A rastreabilidade de alimentos possibilita transparência e segurança na cadeia produtiva, além de agregar valor ao produto. Com isso, você acaba combatendo o desmatamento e contribuindo para a redução das emissões de gases de efeito estufa. 

Mas, apesar de necessária, a rastreabilidade não é algo fácil de se aplicar em uma empresa, pois ainda tem alto custo, exige capacitação dos produtores e demais elos da cadeia e carece de transparência, entre outros fatores.

Além disso, ainda não temos um sistema nacional de rastreabilidade e certificação, capaz de monitorar os fornecedores diretos e indiretos, o que dá margem para a atuação de desmatadores ilegais. Essa lacuna traz riscos de mercado e de estabilidade financeira para o Brasil, uma vez que as commodities brasileiras já estão sujeitas a sanções, como as previstas pela regulamentação europeia, que proíbe a importação de produtos provenientes de áreas desmatadas de florestas tropicais.

É urgente a criação de um sistema nacional de rastreabilidade e certificação, pois todos os setores e elos da cadeia produtiva ganharão, incluindo o consumidor final.

Poderia detalhar o programa Inteligência Agroclimática e sua importância para a redução de emissões?

O programa foi uma iniciativa desenvolvida pelo CEBDS entre 2018 e 2020, e era baseado em um programa internacional chamado Climate Smart Agriculture (CSA). A iniciativa discutia soluções para reduzir as emissões de gases de efeito estufa e aumentar a disponibilidade de alimentos nutritivos, buscando formas de garantir produtividade, aliada à resiliência do produtor de alimentos às mudanças climáticas. 

As discussões que tivemos no âmbito desse programa evoluíram nos últimos anos e o foco da nossa Câmara Temática de Sistemas Agroalimentares, no momento, é a agricultura regenerativa. Entendemos que ela é o caminho para aliar produtividade e sustentabilidade. 

O Brasil é um importante produtor mundial de alimentos e, para continuar produzindo cada vez mais e melhor, é fundamental que tenha técnicas sustentáveis e ajude a combater o aquecimento global. As mudanças climáticas são um grande fator de risco para o agronegócio, já que interferem em questões como a qualidade do solo e o ciclo das chuvas, e podem levar à perda de safras – algo que já ocorre com certa frequência.
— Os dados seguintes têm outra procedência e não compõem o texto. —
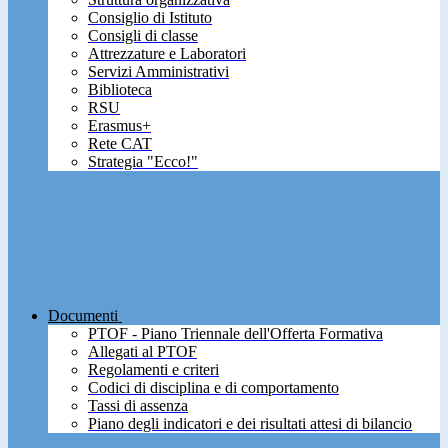
Consiglio di Istituto
Consigli di classe
Attrezzature e Laboratori
Servizi Amministrativi
Biblioteca
RSU
Erasmus+
Rete CAT
Strategia "Ecco!"
Documenti
PTOF - Piano Triennale dell'Offerta Formativa
Allegati al PTOF
Regolamenti e criteri
Codici di disciplina e di comportamento
Tassi di assenza
Piano degli indicatori e dei risultati attesi di bilancio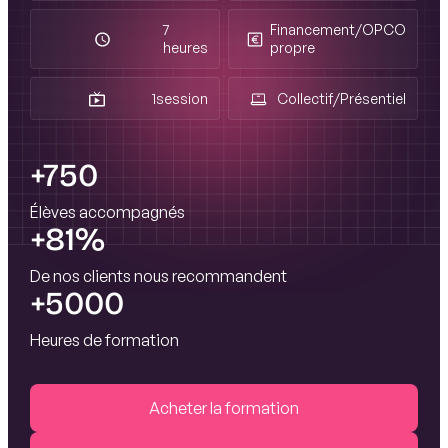
7
Financement
/
OPCO
heures
propre
1
session
Collectif
/
Présentiel
+750
Élèves accompagnés
+81%
De nos clients nous recommandent
+5000
Heures de formation
Acheter la formation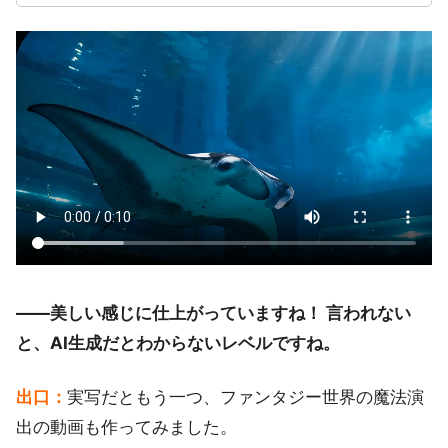
――美しい感じに仕上がっていますね！ 言われない
と、AI生成だとわからないレベルですね。
出口：
実写だともう一つ、ファンタジー世界の魔法演
出の動画も作ってみました。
Ou seja, não deter o avanço das emissões de gases de efeito estufa significa colocar em risco a produção de alimentos. 

Nesse sentido, o CEBDS vem desenvolvendo ações de capacitação, advocacy e engajamento junto às empresas, para avançarmos na agenda da agricultura regenerativa, sustentável, justa e resiliente às mudanças climáticas.

Qual é a importância da agropecuária para o alcance do ODS 2, da ONU, na visão do CEBDS?

A agropecuária tem papel fundamental no combate à fome, um compromisso previsto no ODS 2 (Fome zero e agricultura sustentável), por ser o setor responsável por produzir os alimentos de que o mundo precisa. No entanto, para produzir em quantidade suficiente para alimentar a população global, que tem crescido rapidamente, em um cenário de mudanças climáticas, esse segmento precisa mudar drasticamente nos próximos anos. 

Eu diria que a produção de alimentos deve passar por uma nova revolução agrícola, quase comparada à que vivemos há cerca de 12 mil anos, quando surgiram os primeiros registros de agricultura pelo homem. Precisamos adotar em larga escala práticas mais sustentáveis, que não agridam o meio ambiente, e também mais eficientes, que ajudem a produção de alimentos a aumentar na velocidade necessária. Além disso, é fundamental um grande esforço no combate às perdas e desperdícios. 

Segundo a ONU, a média de emissões geradas no mundo pela perda de alimentos é de 7% do total dos gases que causam o efeito estufa, e quase 30% da terra agricultável é ocupada para produzir os alimentos, que acabam nunca sendo consumidos. A perda de alimentos (ou desperdício) ocorre nas fazendas, nos estoques de comida, em trânsito, nos comércios, em casa e outras partes, e é um aspecto para o qual também precisamos olhar com atenção.